Now let’s organize our songwriting and bring these four stages out of our heads and into reality. To do this, I like to think of these four stages as “bins”. You have a certain number of ideas in bin 1, you’re creating a certain number of songs in bin 2, you’re editing a certain number of songs in bin 3, and your repertoire is made up of a certain number of songs in bin 4. Any bin can contain any number of songs, all at the same time. This is constantly changing as you finish songs and come up with new ideas. So how do we implement this concept of bins? Answer: folders.

To organize these four stages, I took four plain folders. On the front of each folder, I wrote the title of each stage: 1. Ideas, 2. Creating, 3. Editing, and 4. Repertoire. I took these four folders and stuck them to the wall in my living room.

For the Ideas folder, I took a sheet of paper and wrote down all my ideas I currently had that could turn into songs. The titles I used for these ideas usually weren’t the final titles used for the songs, but something that would remind me of the idea when working on it later.

In the Creating folder, I listed all the song titles I was currently working on and fleshing out. These titles could be the final titles used for the song, or some variation of the final title. The Creating folder had a range of songs from just beginning to be created to almost ready to be edited.

In the Editing folder, I put in anything that I thought needed revisions. It could be a sheet of lyrics that needed editing, or chord charts that needed to be revisited, or simply a list of titles that needed some sort of editing but I hadn’t quite figured out how yet.

And finally, the Repertoire folder contained a list of finished titles, final chord charts, and/or sheets of lyrics for songs that had made it through the other stages and were now ready to be performed and recorded.

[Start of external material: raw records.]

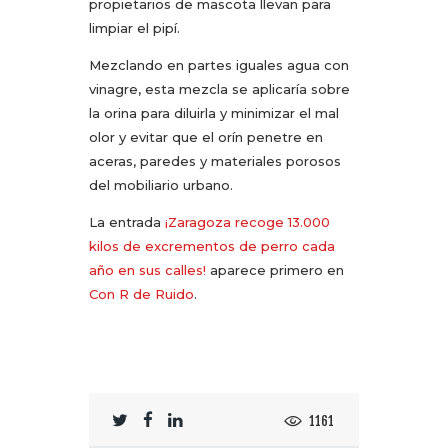
propietarios de mascota llevan para
limpiar el pipí.
Mezclando en partes iguales agua con
vinagre, esta mezcla se aplicaría sobre
la orina para diluirla y minimizar el mal
olor y evitar que el orín penetre en
aceras, paredes y materiales porosos
del mobiliario urbano.
La entrada
¡Zaragoza recoge 13.000
kilos de excrementos de perro cada
año en sus calles!
aparece primero en
Con R de Ruido
.
1161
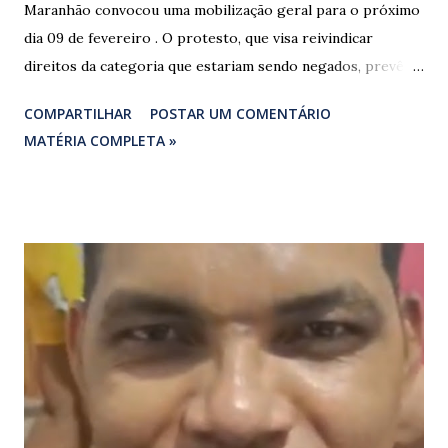
Maranhão convocou uma mobilização geral para o próximo
dia 09 de fevereiro . O protesto, que visa reivindicar
direitos da categoria que estariam sendo negados, prevê o
fechamento de dois pontos estratégicos em rodovias
COMPARTILHAR
POSTAR UM COMENTÁRIO
federais que cortam o estado. ​As interdições estão
MATÉRIA COMPLETA »
programadas para começar às 07:00 da manhã e, segundo
os organizadores, ocorrerão por tempo indeterminado . ​
Locais confirmados para o bloqueio: ​ BR-316: Na Ponte do
Rio Pindaré. ​ BR-135: Próximo à rotatória de Bacabeira. ​A
manifestação busca chamar a atenção das autoridades para
a pauta da pesca artesanal maranhense, exigindo o
cumprimento de garantias e assistência aos trabalhadores
do setor. Motoristas que planejam trafegar por essas
regiões na data devem estar atentos a possíveis
congestionamentos e atrasos.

There was actually a fifth folder (not stuck to the wall) that I kept for old songs. I thought of it as an archive, a collection songs I finished a long time ago or had already recorded or performed. The four folders on the wall were meant to organize the current songs I was working on or had just finished. The goal was to keep track of where I was at with each song at that moment.

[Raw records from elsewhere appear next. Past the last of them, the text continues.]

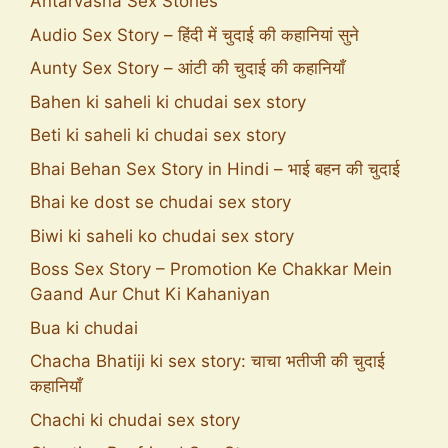
Antarvasna Sex Stories
Audio Sex Story – हिंदी में चुदाई की कहानियां सुने
Aunty Sex Story – आंटी की चुदाई की कहानियाँ
Bahen ki saheli ki chudai sex story
Beti ki saheli ki chudai sex story
Bhai Behan Sex Story in Hindi – भाई बहन की चुदाई
Bhai ke dost se chudai sex story
Biwi ki saheli ko chudai sex story
Boss Sex Story – Promotion Ke Chakkar Mein
Gaand Aur Chut Ki Kahaniyan
Bua ki chudai
Chacha Bhatiji ki sex story: चाचा भतीजी की चुदाई
कहानियाँ
Chachi ki chudai sex story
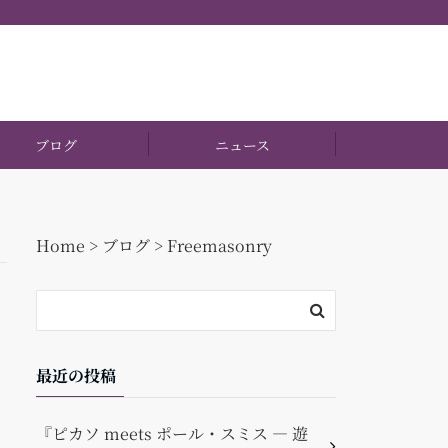
ブログ
ニュース
Home
>
ブログ
>
Freemasonry
最近の投稿
『ピカソ meets ポール・スミス ― 遊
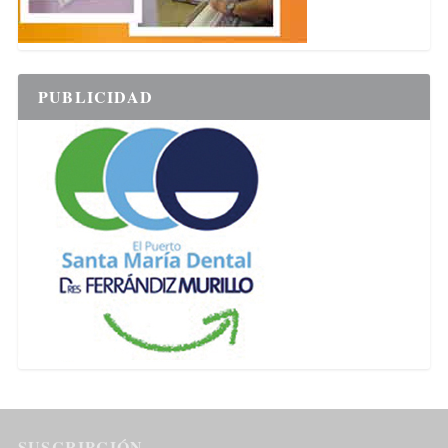
PUBLICIDAD
SUSCRIPCIÓN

This was a helpful exercise for me to think clearly about the different stages of my songwriting process. Now I don’t have to keep up with this system of folders because I can think about my ideas and songs as existing somewhere within the lifecycle of these four stages. The goal here wasn’t to be too meticulous or to overthink things. It simply was an exercise to help me be more productive with my songwriting, and to inspire me to keep filling the bins with new ideas while finishing up old ones. Maybe trying to organize your songs and ideas into these four stages can help you do the same.